連れて行かれた店のそばにあった、小汚い居酒屋に入らなかったのは返す返すも悔しいことだ。
とりあえず、ご満悦の友人を前に、私はわけわかんないカフェ飯?を食らった。
自分がいいかげん変態で、ものすごく性格が悪くて、常識はずれで、社会性がなくて、足も臭くて、
でもそんな自分に付き合ってくれる友人は非常に良い人だ、ということがわかった上でやっぱりいいたいけど、やっぱどうしても相容れない。価値観の違うことを魅力に思えない。
相手は悪くない。いつものことだ、私がずれているんだろうよ。
ただそれでも、その土地を満喫できなかった。という思いばかりが残る。
田舎者、とは、
よその土地に来て価値観を変えない馬鹿者のことだ、といったのは……景山民夫だったっけ。

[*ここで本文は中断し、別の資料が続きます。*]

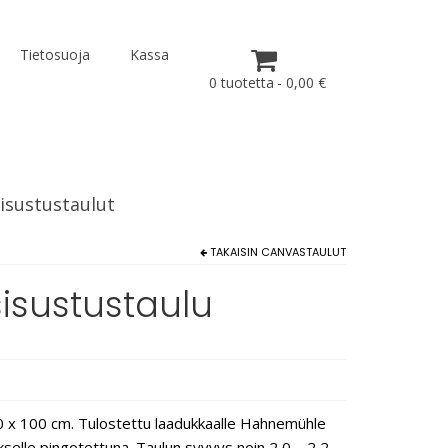
Tietosuoja
Kassa
0 tuotetta
0,00 €
isustustaulut
TAKAISIN
CANVASTAULUT
-sisustustaulu
 x 100 cm. Tulostettu laadukkaalle Hahnemühle
ykselle pingotettuna. Taulun syvyys noin 2,0 – 2,2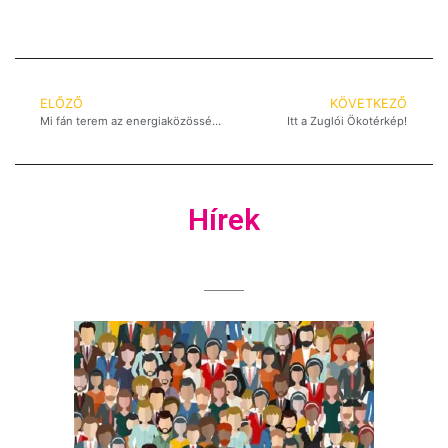
ELŐZŐ
KÖVETKEZŐ
Mi fán terem az energiaközösség?
Itt a Zuglói Ökotérkép!
Hírek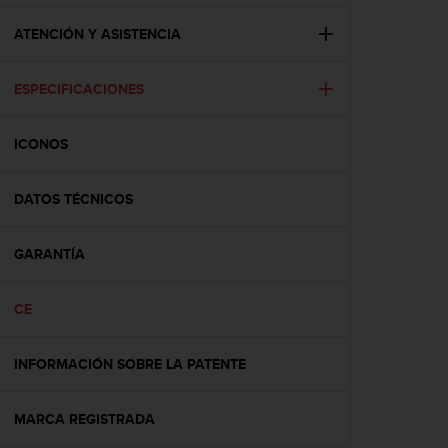
c
o
ATENCIÓN Y ASISTENCIA
n
f
ESPECIFICACIONES
o
r
m
ICONOS
i
d
a
DATOS TÉCNICOS
d
A
A
GARANTÍA
e
n
CE
e
s
t
INFORMACIÓN SOBRE LA PATENTE
e
s
i
MARCA REGISTRADA
t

一応の江戸っ子である自分として、この言葉はけっこう残ってるんだけど。
自分の価値観を変えず、集団行動ができず、観光地が満喫できないと吠えたける私こそ田舎者なのか、
それとも、自分の生活のスタイルを変えずにファストフードとかカフェ飯になだれ込む方が田舎者なのか。
私、ほんとはもっと市場で買い物をしたかったし、きてれつなものを食いたかった。
でもきっと友人は、お洒落な雰囲気にひたりたかったんだろう。
ごめんね。
ちなみに他のメンツは映画観てゲーセン行って王将とかっぱ寿司行ったらしい。難儀なことである。